The Bullitt Center is a “living building.” It functions like a hybrid organism with its own brain, nervous system, pores, fur, chlorophyll and alimentary canal. It is the only six-story building in the world that generates more electricity on its solar rooftop than it uses (and it’s in Seattle!). Its external weather station and internal sensors give the brain the info it needs to determine whether the windows should be opened or closed. All of its water, including potable drinking water, comes from the rain that falls on its roof and is stored in a 50,000-gallon cistern in the basement. (It uses only 8 percent as much water per square foot as the average office building in Seattle, and only one-fifth as much energy as a building built to code.)
‘Everything else pales before the need for a habitable planet with population levels comfortably below its carrying capacity.’
The Bullitt Center is important for several reasons. First, before we completed it, it was considered technically impossible by every developer in the city. Second, it was assumed by many to be unaffordable — a vanity project by a foundation unconcerned with the bottom line. However, it has one of the highest internal rates of return of any commercial building in Seattle, and maintenance costs have been minimal. Third, unlike commercial developers, we were able to delay construction while obtaining the necessary new ordinances and regulation changes. Today, there are more than 400 living buildings at various stages of development, and the field is expanding swiftly.
Buildings consume about 40 percent of all energy.
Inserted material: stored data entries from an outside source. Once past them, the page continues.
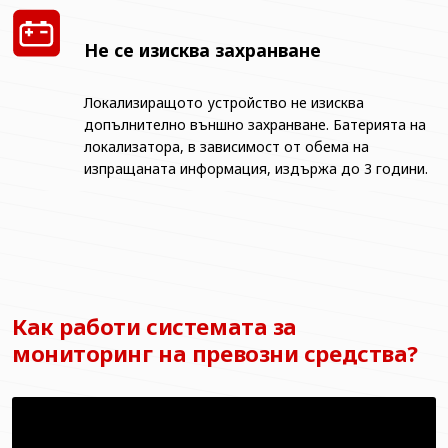
Не се изисква захранване
Локализиращото устройство не изисква
допълнително външно захранване. Батерията на
локализатора, в зависимост от обема на
изпращаната информация, издържа до 3 години.
Как работи системата за
мониторинг на превозни средства?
If every building functioned like the Bullitt Center, the world would already be well on its way to surpassing its 2050 goals under the Paris climate accords.
What else is important for people to know about you and your work?
When I was young, the big existential threat was nuclear war. When I became interested in environmental issues, it was in search of a better instrument to guide public policy, rather than liberal, neoliberal, radical, conservative or libertarian economics that held sway. But in time, a series of environmental threats emerged — some truly existential, and others that could dramatically reduce the carrying capacity of the planet. From ozone depletion to catastrophic loss of top soil, from climate change to emerging zoonotic diseases, from hormone-disrupting chemicals to ocean acidification, these all fell within the general framework of “the environment.” Everything else pales before the need for a habitable planet with population levels comfortably below its carrying capacity.
It’s my hope that the 50th anniversary of Earth Day in 2020 will produce an unprecedented global outpouring of outrage over climate change and other global threats. Hopefully, going into 2020, young people in colleges, high schools, cities and work places around the world will seize upon the 50th anniversary of Earth Day as an inflection point.